Saturday, February 19, 2011

Are You a Pepper?

If i hadn't seen it myself, I wouldn't believe in Sgt. Pepper's Lonely Hearts Club Band - a movie featuring the songs of the Beatles, starring the Bee Gees and Peter Frampton? Seriously? Yes, and it's all that and worse.

It seems that Sgt. Pepper and his band were small town American WWI heroes. Their descendants, Peter Frampton as Billy Shears and the Bee Gees as the Hendersons, have resurrected the band at the request of the mayor, Mr. Kite (George Burns!). Like the Beatles, Frampton and the Bros. Gibbs are seen as symbols of pure middle American  virtue - like rock 'n' roll and other things that conservative rural Americans have always championed.

But lads are tempted away to the big city by music promoter Donald Pleasance, and oh, I just can't go on. There are some side plots about a non-musical brother who is greedy, and a disco group called Lucy and the Diamonds. Then a Mr. Mustard steals the original Lonely Hearts Club instruments and the hometown becomes Potterville. The instruments go to Steve Martin, Alice Cooper and Aerosmith, who are all evil and each gets a musical number. Martin is over the top, Cooper is under the weather, and Aerosmith does a pretty fair version of "Come Together".
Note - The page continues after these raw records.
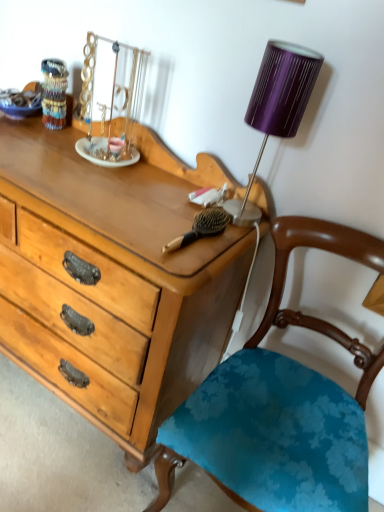 The image size is (384, 512). I want to click on purple ribbed fabric lampshade at upper right, so [281, 94].

This screenshot has height=512, width=384. Describe the element at coordinates (281, 405) in the screenshot. I see `blue floral fabric chair at center` at that location.

Describe the element at coordinates (20, 103) in the screenshot. Image resolution: width=384 pixels, height=512 pixels. I see `multicolored glass beads at upper left` at that location.

What is the approximate width of multicolored glass beads at upper left?

6.92 inches.

At what (x,y) coordinates should I click in order to perform the action: click on purple ribbed fabric lampshade at upper right. Please return your answer as a coordinate pair (x, y). The image size is (384, 512). Looking at the image, I should click on (281, 94).

From the picture: What's the angular difference between blue floral fabric chair at center and purple ribbed fabric lampshade at upper right's facing directions?

0.761 degrees separate the facing orientations of blue floral fabric chair at center and purple ribbed fabric lampshade at upper right.

Considering the positions of objects blue floral fabric chair at center and purple ribbed fabric lampshade at upper right in the image provided, who is in front, blue floral fabric chair at center or purple ribbed fabric lampshade at upper right?

blue floral fabric chair at center is more forward.

Based on the photo, is blue floral fabric chair at center bigger than purple ribbed fabric lampshade at upper right?

Indeed, blue floral fabric chair at center has a larger size compared to purple ribbed fabric lampshade at upper right.

Are blue floral fabric chair at center and purple ribbed fabric lampshade at upper right located far from each other?

No.

Which is more to the right, multicolored glass beads at upper left or blue floral fabric chair at center?

blue floral fabric chair at center is more to the right.

From a real-world perspective, which object rests below the other?

From a 3D spatial view, blue floral fabric chair at center is below.

In terms of width, does multicolored glass beads at upper left look wider or thinner when compared to blue floral fabric chair at center?

Clearly, multicolored glass beads at upper left has less width compared to blue floral fabric chair at center.

Relative to blue floral fabric chair at center, is multicolored glass beads at upper left in front or behind?

multicolored glass beads at upper left is positioned farther from the viewer than blue floral fabric chair at center.

Consider the image. Which of these two, purple ribbed fabric lampshade at upper right or multicolored glass beads at upper left, stands taller?

With more height is purple ribbed fabric lampshade at upper right.

From the image's perspective, would you say purple ribbed fabric lampshade at upper right is positioned over multicolored glass beads at upper left?

Incorrect, from the image's perspective, purple ribbed fabric lampshade at upper right is lower than multicolored glass beads at upper left.

Considering the sizes of objects purple ribbed fabric lampshade at upper right and multicolored glass beads at upper left in the image provided, who is smaller, purple ribbed fabric lampshade at upper right or multicolored glass beads at upper left?

multicolored glass beads at upper left.

Is purple ribbed fabric lampshade at upper right further to the viewer compared to multicolored glass beads at upper left?

No, purple ribbed fabric lampshade at upper right is closer to the viewer.

Based on the photo, is blue floral fabric chair at center thinner than brown wooden brush at center?

In fact, blue floral fabric chair at center might be wider than brown wooden brush at center.

Which is correct: blue floral fabric chair at center is inside brown wooden brush at center, or outside of it?

blue floral fabric chair at center is not enclosed by brown wooden brush at center.

Locate an element on the screen. This screenshot has width=384, height=512. brush that appears above the blue floral fabric chair at center (from a real-world perspective) is located at coordinates (x=201, y=228).

From the image's perspective, which one is positioned lower, blue floral fabric chair at center or brown wooden brush at center?

blue floral fabric chair at center is shown below in the image.

Between brown wooden brush at center and multicolored glass beads at upper left, which one is positioned in front?

brown wooden brush at center is more forward.

From a real-world perspective, is brown wooden brush at center above or below multicolored glass beads at upper left?

brown wooden brush at center is situated lower than multicolored glass beads at upper left in the real world.

You are a GUI agent. You are given a task and a screenshot of the screen. Output one action in this format:
    pyautogui.click(x=<x>, y=<y>)
    Task: Click on the brush that is under the multicolored glass beads at upper left (from a real-world perspective)
    The image size is (384, 512).
    Given the screenshot: What is the action you would take?
    pyautogui.click(x=201, y=228)

How different are the orientations of brown wooden brush at center and multicolored glass beads at upper left in degrees?

They differ by 0.00481 degrees in their facing directions.

The height and width of the screenshot is (512, 384). Find the location of `plate on the left of brown wooden brush at center`. plate on the left of brown wooden brush at center is located at coordinates (20, 103).

Considering their positions, is multicolored glass beads at upper left located in front of or behind brown wooden brush at center?

multicolored glass beads at upper left is behind brown wooden brush at center.

From a real-world perspective, is multicolored glass beads at upper left located beneath brown wooden brush at center?

Actually, multicolored glass beads at upper left is physically above brown wooden brush at center in the real world.

Can you confirm if multicolored glass beads at upper left is thinner than brown wooden brush at center?

Indeed, multicolored glass beads at upper left has a lesser width compared to brown wooden brush at center.

Consider the image. From the image's perspective, is multicolored glass beads at upper left over purple ribbed fabric lampshade at upper right?

Yes, from the image's perspective, multicolored glass beads at upper left is above purple ribbed fabric lampshade at upper right.

Which is more to the right, multicolored glass beads at upper left or purple ribbed fabric lampshade at upper right?

From the viewer's perspective, purple ribbed fabric lampshade at upper right appears more on the right side.

Between multicolored glass beads at upper left and purple ribbed fabric lampshade at upper right, which one is positioned in front?

purple ribbed fabric lampshade at upper right is in front.

Which object is wider, multicolored glass beads at upper left or purple ribbed fabric lampshade at upper right?

Wider between the two is multicolored glass beads at upper left.

Identify the location of chair lying in front of the purple ribbed fabric lampshade at upper right. Image resolution: width=384 pixels, height=512 pixels. (281, 405).

Where is `plate located above the blue floral fabric chair at center (from the image's perspective)`? This screenshot has width=384, height=512. plate located above the blue floral fabric chair at center (from the image's perspective) is located at coordinates (20, 103).

Looking at the image, which one is located further to purple ribbed fabric lampshade at upper right, brown wooden brush at center or blue floral fabric chair at center?

Based on the image, blue floral fabric chair at center appears to be further to purple ribbed fabric lampshade at upper right.

Which object lies nearer to the anchor point blue floral fabric chair at center, multicolored glass beads at upper left or brown wooden brush at center?

Based on the image, brown wooden brush at center appears to be nearer to blue floral fabric chair at center.

Considering their positions, is purple ribbed fabric lampshade at upper right positioned further to multicolored glass beads at upper left than brown wooden brush at center?

Among the two, purple ribbed fabric lampshade at upper right is located further to multicolored glass beads at upper left.

Based on their spatial positions, is brown wooden brush at center or purple ribbed fabric lampshade at upper right closer to blue floral fabric chair at center?

brown wooden brush at center is closer to blue floral fabric chair at center.

Considering their positions, is brown wooden brush at center positioned closer to blue floral fabric chair at center than multicolored glass beads at upper left?

brown wooden brush at center lies closer to blue floral fabric chair at center than the other object.

Which object lies further to the anchor point purple ribbed fabric lampshade at upper right, blue floral fabric chair at center or brown wooden brush at center?

Among the two, blue floral fabric chair at center is located further to purple ribbed fabric lampshade at upper right.

Based on their spatial positions, is blue floral fabric chair at center or purple ribbed fabric lampshade at upper right further from multicolored glass beads at upper left?

blue floral fabric chair at center.

Considering their positions, is brown wooden brush at center positioned closer to purple ribbed fabric lampshade at upper right than multicolored glass beads at upper left?

Among the two, brown wooden brush at center is located nearer to purple ribbed fabric lampshade at upper right.

The width and height of the screenshot is (384, 512). Find the location of `brush between purple ribbed fabric lampshade at upper right and blue floral fabric chair at center in the vertical direction`. brush between purple ribbed fabric lampshade at upper right and blue floral fabric chair at center in the vertical direction is located at coordinates (201, 228).

Where is `lamp between multicolored glass beads at upper left and blue floral fabric chair at center vertically`? The image size is (384, 512). lamp between multicolored glass beads at upper left and blue floral fabric chair at center vertically is located at coordinates pyautogui.click(x=281, y=94).

Find the location of a particular element. The width and height of the screenshot is (384, 512). brush between multicolored glass beads at upper left and purple ribbed fabric lampshade at upper right in the horizontal direction is located at coordinates (201, 228).

The width and height of the screenshot is (384, 512). Find the location of `brush between multicolored glass beads at upper left and blue floral fabric chair at center in the up-down direction`. brush between multicolored glass beads at upper left and blue floral fabric chair at center in the up-down direction is located at coordinates (201, 228). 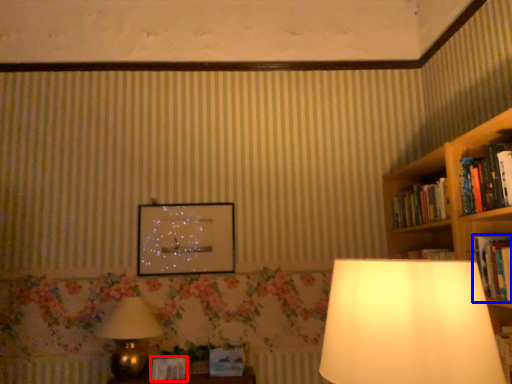 Question: Which point is closer to the camera, paperback book (highlighted by a red box) or book (highlighted by a blue box)?

Choices:
 (A) paperback book
 (B) book

Answer: (B) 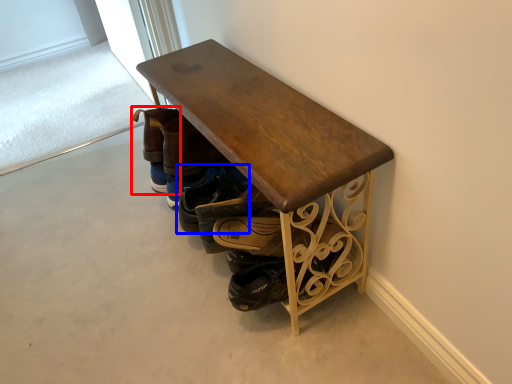 Question: Which object is closer to the camera taking this photo, footwear (highlighted by a red box) or footwear (highlighted by a blue box)?

Choices:
 (A) footwear
 (B) footwear

Answer: (B) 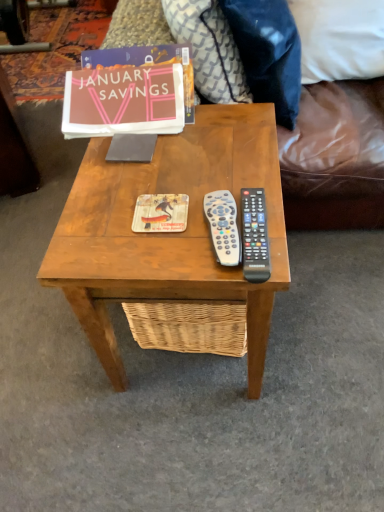 This screenshot has height=512, width=384. I want to click on vacant space situated on the left part of matte paper book cover at center, so click(x=97, y=220).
But get this: Peter Frampton kills Steve Tyler in a fight. Frampton! That gives you some idea of the wrong-headedness of this whole enterprise.

In my opinion, Frampton and the Bee Gees are talented musicians, well suited to the Beatles carefully crafted pop harmonies. But, while they don't insult the music, they fail to put their own stamp on it. George Martin is producing, and perhaps that contributes to the feeling of slavish imitation./ One exception was Sandy Farina, embarrassingly named Strawberry Fields. She has a nice pop voice, with a little roughness, sort of a Rita Coolidge feeling. Actually, any feeling at all was welcome - she was the only singer who seemed didn't seem to be singing the music by rote. Of course, this movie ended her career.

Actually, Earth, Wind and Fire did a pretty funky "Got to Get You into My Life".

I hate disco as much as the next guy, but I think I would have preferred a full out Saturday Night Fever disco version of these songs. In fact, at the very end, you get a couple of "Can't Stop Dancing" style "Sgt. Pepper" shout-outs. Refreshing.

So - totally worthless? No! About the ending. The last song is performed by the band and just about anybody they could round up in LA 1978, ala the Sgt. Pepper album cover. We watched it with hand on the Pause button, playing Where's Waldo with a crowd of notables and nobodies. There's Carol Channing and Tina Turner, Dr. John and Bonnie Raitt, Curtis Mayfield, Rick Derringer and Leif Garret, Jose Feliciano, Dame Edna Everage and I don't know who all.

Does that last scene make it all worthwhile? I wouldn't go that far. Throw in Earth, Wind and Fire and I guess you get your money's worth.

2 comments:

Mythical Monkey said...

Oh, man, I paid money to see this in the theater back when it was first released. And while even with compound interest, the price of those two matinee tickets would only be worth about $50 today, the damage done to my psyche is incalculable ...

mr. schprock said...

I knew someone - someone whose opinion I respected - who saw the movie when it came out and said he liked it a lot. Given the facts that I knew about the movie, all I could wonder was, how? It's like thinking OJ Simpson was innocent with all that evidence against him.

Oh, wait, they did find OJ innocent. Crap. What was my point?